_YOUR ASSIGNMENT_: Give again, exactly as written, each line of the material below starting at the line that contains "Here is an image. Mask 'pulmonary artery'." and ending at the line that contains "Target: gallbladder.". Both ends count, and no other line does.

_DATA FOR PROCESSING_:
============
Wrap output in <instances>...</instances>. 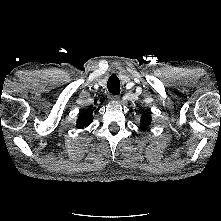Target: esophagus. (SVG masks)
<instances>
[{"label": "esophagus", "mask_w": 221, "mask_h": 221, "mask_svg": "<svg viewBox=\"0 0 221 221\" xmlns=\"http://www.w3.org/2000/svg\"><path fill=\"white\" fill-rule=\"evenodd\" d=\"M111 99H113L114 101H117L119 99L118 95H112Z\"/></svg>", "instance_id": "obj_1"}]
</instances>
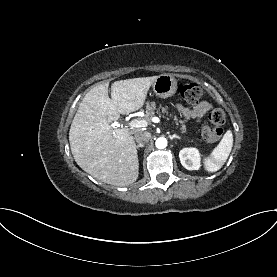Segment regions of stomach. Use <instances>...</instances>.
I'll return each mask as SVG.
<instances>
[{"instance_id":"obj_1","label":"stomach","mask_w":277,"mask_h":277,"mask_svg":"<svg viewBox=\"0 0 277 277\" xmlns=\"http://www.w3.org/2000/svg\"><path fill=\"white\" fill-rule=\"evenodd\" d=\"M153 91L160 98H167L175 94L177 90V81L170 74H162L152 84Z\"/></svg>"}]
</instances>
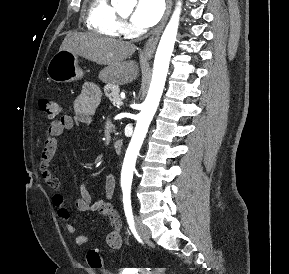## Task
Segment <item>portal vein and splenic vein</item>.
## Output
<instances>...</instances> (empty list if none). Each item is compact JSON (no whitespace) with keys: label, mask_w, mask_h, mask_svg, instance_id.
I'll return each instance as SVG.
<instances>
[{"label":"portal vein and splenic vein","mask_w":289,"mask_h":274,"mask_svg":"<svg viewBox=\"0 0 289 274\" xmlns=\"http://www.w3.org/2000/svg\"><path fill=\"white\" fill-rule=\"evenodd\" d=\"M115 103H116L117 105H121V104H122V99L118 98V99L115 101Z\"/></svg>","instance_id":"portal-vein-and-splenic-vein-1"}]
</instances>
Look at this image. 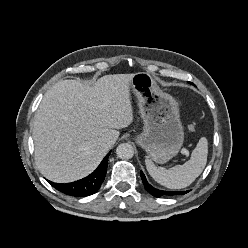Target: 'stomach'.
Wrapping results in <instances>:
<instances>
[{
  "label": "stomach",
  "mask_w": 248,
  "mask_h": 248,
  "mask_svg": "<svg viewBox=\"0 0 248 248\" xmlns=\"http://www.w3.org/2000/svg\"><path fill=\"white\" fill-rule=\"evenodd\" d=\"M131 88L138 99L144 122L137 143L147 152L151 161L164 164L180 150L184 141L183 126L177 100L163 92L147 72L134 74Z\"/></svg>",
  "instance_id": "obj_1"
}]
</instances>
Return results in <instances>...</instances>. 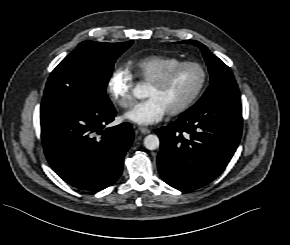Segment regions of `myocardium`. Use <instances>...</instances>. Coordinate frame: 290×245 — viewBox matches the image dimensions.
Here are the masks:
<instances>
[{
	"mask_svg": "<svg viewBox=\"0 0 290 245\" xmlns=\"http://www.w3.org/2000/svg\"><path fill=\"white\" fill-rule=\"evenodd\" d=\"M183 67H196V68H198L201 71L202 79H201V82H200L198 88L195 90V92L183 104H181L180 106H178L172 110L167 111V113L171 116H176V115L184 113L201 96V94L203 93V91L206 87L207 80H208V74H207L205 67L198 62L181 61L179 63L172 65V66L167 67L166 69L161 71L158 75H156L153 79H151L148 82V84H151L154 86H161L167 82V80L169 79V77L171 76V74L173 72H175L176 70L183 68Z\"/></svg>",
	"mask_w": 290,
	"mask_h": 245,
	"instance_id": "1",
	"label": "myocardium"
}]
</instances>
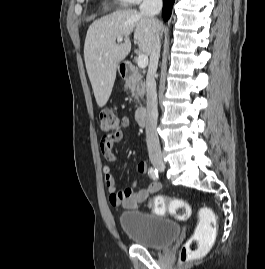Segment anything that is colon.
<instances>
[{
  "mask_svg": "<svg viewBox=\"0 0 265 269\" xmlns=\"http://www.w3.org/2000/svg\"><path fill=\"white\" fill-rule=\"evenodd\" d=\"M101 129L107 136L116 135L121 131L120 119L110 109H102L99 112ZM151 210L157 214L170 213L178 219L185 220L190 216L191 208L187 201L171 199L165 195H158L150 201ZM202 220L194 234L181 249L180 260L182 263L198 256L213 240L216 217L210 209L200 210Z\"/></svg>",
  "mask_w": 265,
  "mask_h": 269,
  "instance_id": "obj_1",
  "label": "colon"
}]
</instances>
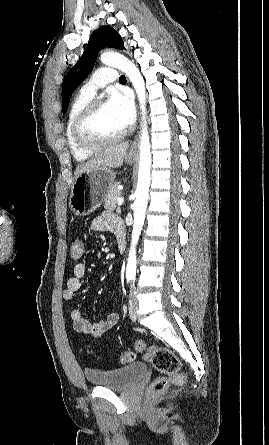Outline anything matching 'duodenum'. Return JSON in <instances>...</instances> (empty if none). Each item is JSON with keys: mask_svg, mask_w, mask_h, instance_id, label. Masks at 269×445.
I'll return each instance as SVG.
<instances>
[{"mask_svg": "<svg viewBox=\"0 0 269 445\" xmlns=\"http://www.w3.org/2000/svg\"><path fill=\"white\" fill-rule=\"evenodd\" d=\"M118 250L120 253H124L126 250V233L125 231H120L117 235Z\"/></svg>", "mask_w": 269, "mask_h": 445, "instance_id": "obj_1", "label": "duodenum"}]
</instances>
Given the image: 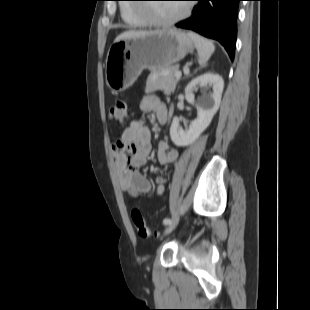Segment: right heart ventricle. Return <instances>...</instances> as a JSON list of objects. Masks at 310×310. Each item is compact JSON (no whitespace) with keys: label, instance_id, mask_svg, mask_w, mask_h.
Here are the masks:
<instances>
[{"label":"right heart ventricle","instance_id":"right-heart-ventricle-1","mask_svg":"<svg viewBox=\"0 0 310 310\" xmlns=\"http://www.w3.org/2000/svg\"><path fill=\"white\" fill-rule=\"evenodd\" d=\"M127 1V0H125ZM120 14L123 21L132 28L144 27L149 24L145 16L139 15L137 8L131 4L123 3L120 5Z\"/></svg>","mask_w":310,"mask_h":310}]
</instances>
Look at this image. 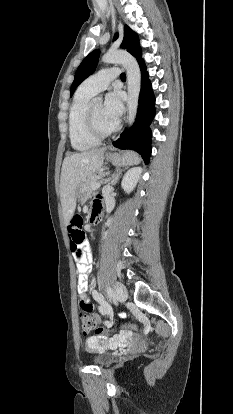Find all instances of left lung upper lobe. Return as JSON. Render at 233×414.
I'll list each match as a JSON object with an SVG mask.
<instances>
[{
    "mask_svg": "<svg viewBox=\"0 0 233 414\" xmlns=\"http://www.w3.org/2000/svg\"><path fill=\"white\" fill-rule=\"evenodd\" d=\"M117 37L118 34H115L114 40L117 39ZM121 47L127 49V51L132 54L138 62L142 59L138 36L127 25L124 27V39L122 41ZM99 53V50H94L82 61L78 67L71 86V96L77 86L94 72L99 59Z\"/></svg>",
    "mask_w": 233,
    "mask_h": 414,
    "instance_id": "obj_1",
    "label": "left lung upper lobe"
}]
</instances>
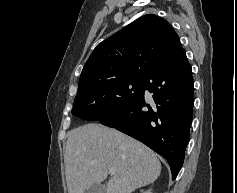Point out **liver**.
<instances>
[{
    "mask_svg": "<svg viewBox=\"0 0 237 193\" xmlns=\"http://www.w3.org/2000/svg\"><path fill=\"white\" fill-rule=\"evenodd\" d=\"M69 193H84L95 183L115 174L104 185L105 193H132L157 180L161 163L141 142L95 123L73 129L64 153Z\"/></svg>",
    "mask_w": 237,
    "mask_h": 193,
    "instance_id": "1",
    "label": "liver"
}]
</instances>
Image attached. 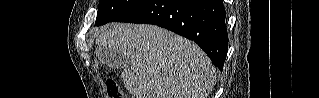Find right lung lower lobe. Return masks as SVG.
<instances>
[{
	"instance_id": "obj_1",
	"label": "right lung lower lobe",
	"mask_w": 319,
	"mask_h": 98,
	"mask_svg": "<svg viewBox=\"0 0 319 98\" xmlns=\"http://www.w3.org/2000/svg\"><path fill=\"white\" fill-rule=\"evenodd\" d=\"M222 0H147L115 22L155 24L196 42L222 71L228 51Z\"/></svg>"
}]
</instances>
============
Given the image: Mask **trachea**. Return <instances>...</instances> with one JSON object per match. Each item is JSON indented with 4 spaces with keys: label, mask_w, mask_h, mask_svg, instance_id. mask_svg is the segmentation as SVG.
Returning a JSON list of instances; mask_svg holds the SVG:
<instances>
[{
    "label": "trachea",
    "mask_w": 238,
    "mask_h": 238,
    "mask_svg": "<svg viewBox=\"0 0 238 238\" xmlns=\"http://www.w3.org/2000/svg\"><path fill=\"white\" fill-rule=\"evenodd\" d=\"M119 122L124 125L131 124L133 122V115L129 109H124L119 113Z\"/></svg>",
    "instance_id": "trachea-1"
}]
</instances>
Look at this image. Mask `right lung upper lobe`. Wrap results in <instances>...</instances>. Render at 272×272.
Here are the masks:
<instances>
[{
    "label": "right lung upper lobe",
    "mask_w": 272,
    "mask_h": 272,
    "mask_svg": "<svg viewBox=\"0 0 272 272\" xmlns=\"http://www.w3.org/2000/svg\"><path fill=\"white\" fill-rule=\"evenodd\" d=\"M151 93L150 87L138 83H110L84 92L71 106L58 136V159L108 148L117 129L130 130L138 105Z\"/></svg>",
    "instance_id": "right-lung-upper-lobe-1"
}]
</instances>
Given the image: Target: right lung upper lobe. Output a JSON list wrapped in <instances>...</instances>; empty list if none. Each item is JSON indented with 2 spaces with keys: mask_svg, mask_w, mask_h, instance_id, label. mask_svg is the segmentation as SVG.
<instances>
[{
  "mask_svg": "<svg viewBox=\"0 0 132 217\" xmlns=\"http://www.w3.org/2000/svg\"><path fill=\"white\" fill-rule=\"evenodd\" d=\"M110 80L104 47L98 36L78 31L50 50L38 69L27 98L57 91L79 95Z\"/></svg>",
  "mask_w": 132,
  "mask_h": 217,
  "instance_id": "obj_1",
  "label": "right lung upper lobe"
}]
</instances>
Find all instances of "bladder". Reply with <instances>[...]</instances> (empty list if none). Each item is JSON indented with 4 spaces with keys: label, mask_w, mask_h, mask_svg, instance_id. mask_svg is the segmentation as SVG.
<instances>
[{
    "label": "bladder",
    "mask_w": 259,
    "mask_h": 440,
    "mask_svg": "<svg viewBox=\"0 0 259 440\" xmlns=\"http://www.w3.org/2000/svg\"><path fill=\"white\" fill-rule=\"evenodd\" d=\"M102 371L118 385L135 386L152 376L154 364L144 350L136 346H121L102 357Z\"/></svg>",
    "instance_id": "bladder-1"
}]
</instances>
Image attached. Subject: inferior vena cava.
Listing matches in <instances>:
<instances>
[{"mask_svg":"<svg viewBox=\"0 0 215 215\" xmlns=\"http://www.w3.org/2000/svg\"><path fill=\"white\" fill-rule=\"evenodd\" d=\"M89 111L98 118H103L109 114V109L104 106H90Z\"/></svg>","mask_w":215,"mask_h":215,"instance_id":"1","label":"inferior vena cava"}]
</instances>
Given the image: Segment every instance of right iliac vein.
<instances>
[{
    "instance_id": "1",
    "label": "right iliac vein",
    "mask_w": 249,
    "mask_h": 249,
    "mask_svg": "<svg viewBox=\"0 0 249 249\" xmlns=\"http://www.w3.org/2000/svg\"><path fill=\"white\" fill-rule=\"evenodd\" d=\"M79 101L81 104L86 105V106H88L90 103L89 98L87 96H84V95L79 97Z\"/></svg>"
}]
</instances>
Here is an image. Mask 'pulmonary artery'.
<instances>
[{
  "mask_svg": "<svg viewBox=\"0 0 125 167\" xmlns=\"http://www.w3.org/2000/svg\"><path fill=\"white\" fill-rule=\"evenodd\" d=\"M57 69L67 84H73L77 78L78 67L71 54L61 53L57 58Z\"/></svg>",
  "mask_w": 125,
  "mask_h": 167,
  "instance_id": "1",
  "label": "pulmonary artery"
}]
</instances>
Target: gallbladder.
============
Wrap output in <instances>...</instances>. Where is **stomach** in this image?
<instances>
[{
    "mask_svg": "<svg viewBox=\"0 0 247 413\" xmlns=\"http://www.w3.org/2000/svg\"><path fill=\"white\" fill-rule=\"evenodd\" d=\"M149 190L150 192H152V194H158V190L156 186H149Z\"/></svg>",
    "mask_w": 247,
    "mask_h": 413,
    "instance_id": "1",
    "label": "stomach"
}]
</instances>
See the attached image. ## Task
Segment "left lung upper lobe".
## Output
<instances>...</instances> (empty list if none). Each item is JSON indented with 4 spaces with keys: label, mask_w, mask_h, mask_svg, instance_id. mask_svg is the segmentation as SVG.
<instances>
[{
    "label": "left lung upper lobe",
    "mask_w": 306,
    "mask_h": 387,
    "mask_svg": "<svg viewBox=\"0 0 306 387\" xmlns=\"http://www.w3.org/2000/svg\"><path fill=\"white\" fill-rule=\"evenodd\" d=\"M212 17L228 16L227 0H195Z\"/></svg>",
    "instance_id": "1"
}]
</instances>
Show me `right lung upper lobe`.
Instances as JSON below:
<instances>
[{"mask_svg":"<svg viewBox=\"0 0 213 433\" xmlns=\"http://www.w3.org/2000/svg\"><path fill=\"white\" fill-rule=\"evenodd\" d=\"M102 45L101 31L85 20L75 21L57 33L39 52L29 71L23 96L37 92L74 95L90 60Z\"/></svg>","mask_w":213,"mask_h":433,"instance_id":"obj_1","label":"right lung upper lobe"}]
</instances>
============
_RESULT OF THE EXERCISE_:
Here is an image. Mask 'pulmonary artery'.
<instances>
[{
  "mask_svg": "<svg viewBox=\"0 0 125 167\" xmlns=\"http://www.w3.org/2000/svg\"><path fill=\"white\" fill-rule=\"evenodd\" d=\"M57 69L67 84H73L77 78L78 67L71 54L61 53L57 58Z\"/></svg>",
  "mask_w": 125,
  "mask_h": 167,
  "instance_id": "1",
  "label": "pulmonary artery"
}]
</instances>
Target: gallbladder.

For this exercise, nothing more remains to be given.